Depuis qu’une pandémie nous assigne à domicile et à l’usage intensif d’Internet, les réseaux sociaux se gangrènent de rumeurs bien racontées mais infondées, d’images fallacieusement légendées. Il y en conflue tant qu’on parle déjà d’une menace d’«infobésité», ou concernant le covid-19, d’«infodémie». Or la  communication humaine n’avait pas attendu le coronavirus pour prendre ce tour inquiétant.

Il y a quelques semaines, la réputation d’un politicien parisien était flétrie par la divulgation une «sextape» de sa vie privée. Plus récemment, à Emouffens-sur-Glâne, le très obséquieux mais inoffensif pasteur Vermilloud s’est fait filmer par le garagiste Choupaz en n’éternuant pas dans son coude… Une vétille anecdotique mais qui, par un effet de loupe intentionnel, se propagera sur la Toile pour érafler l’honneur d’un maladroit. 

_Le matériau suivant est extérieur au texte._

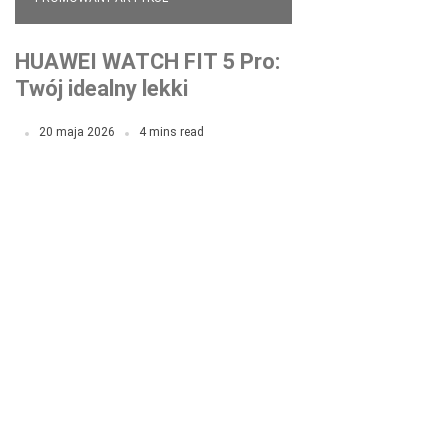
HUAWEI WATCH FIT 5 Pro:
Twój idealny lekki
smartwatch na co dzień i
20 maja 2026
4 mins read
do treningu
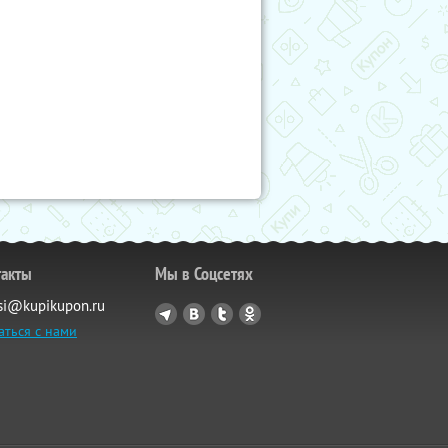
такты
Мы в Соцсетях
si@kupikupon.ru
аться с нами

Selon la revue étasunienne Science, une rumeur négative circule 7 fois plus vite sur Twitter qu’une positive: en gros, malveillants et pessimistes l’emporteraient sur des zozos touittant des messages d’empathie, ou pire: d’espérance! Qu’une minorité de bienveillants persiste n’est pas une mauvaise nouvelle, malgré leur addiction irréfrénable au cancan, au potinage, au jeu grisant du ragot. Pourtant l’anthropologue Robin Dunbar, de l’Université d’Oxford, prétend que cette manie du ragot (en anglais gossip) est un nouveau ferment de sociabilité, comparable à celle de l’épouillage chez les singes! 

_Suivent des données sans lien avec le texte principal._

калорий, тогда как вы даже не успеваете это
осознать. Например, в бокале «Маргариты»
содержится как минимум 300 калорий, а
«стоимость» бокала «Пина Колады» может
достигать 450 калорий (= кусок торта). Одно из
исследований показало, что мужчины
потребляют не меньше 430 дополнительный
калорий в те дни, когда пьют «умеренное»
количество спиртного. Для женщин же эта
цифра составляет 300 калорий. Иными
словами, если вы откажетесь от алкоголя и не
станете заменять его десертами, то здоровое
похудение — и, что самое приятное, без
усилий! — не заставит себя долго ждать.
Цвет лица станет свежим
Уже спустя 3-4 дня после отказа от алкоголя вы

Une vertueuse leçon naturelle, qui fut suivie en Afrique subsaharienne au pied d’un baobab par des humains qui ne se cherchaient pas des poux, mais palabraient sur des affaires courantes: réparer la pompe à eau, fixer le prix du piment au marché de Dakar… 

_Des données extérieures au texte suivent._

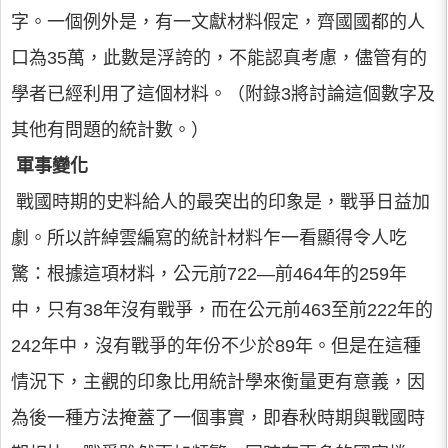
字。一個例外是，有一文獻材料假定，齊國國都的人
口為35萬，此數是浮誇的，不能認真考慮，儘管有的
學者已經利用了這個材料。（附錄3將討論這個數字及
其他有問題的統計數。）
軍事變化
戰國時期的史料給人的最突出的印象是，戰爭日益加
劇。所以許綽雲編寫的統計材料乍一看顯得令人吃
驚：根據這項材料，公元前722—前464年的259年
中，只有38年沒有戰爭，而在公元前463至前222年的
242年中，沒有戰爭的年份不少於89年。但是在這種
情況下，主觀的印象比用統計學來衡量更有意義，因
為後一種方法掩蓋了一個事實，即春秋時期與戰國時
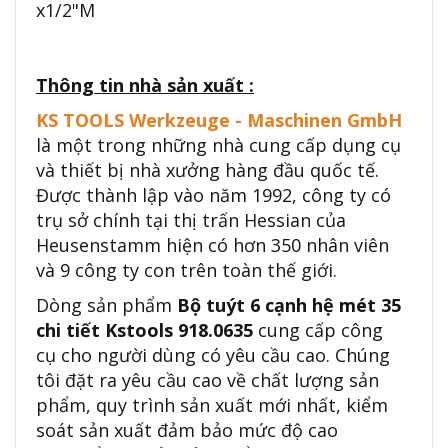
x1/2"M
Thông tin nhà sản xuất :
KS TOOLS Werkzeuge - Maschinen GmbH
là một trong những nhà cung cấp dụng cụ
và thiết bị nhà xưởng hàng đầu quốc tế.
Được thành lập vào năm 1992, công ty có
trụ sở chính tại thị trấn Hessian của
Heusenstamm hiện có hơn 350 nhân viên
và 9 công ty con trên toàn thế giới.
Dòng sản phẩm
Bộ tuýt 6 cạnh hệ mét 35
chi tiết Kstools 918.0635
cung cấp công
cụ cho người dùng có yêu cầu cao. Chúng
tôi đặt ra yêu cầu cao về chất lượng sản
phẩm, quy trình sản xuất mới nhất, kiểm
soát sản xuất đảm bảo mức độ cao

Un rituel similaire - cette fois sous quelque poirier à palabre du Jorat - se perpétuait chez nous jusqu’au XVIIIe siècle, si l’on en croit le poète Eugène Rambert (1830-1886): «Aux heures de loisir, le soir ou le dimanche, les paysans se cherchent les uns les autres, et il y a des places dans le village qui, de temps immémorial, ont servi de rendez-vous. Le premier qui s’y asseoit est suivi d’un second et un groupe se forme. Ces réunions qui ont lieu sans convocation ni invitation, c’est le cotterd.» Et l’on y «cottergeait» pour refaire collectivement notre petit monde à nous, sans les urgences actuelles. Au ralenti, à l’instar d’autres sages d’ailleurs, plus anciens, qui accordaient au Temps toute sa souveraineté.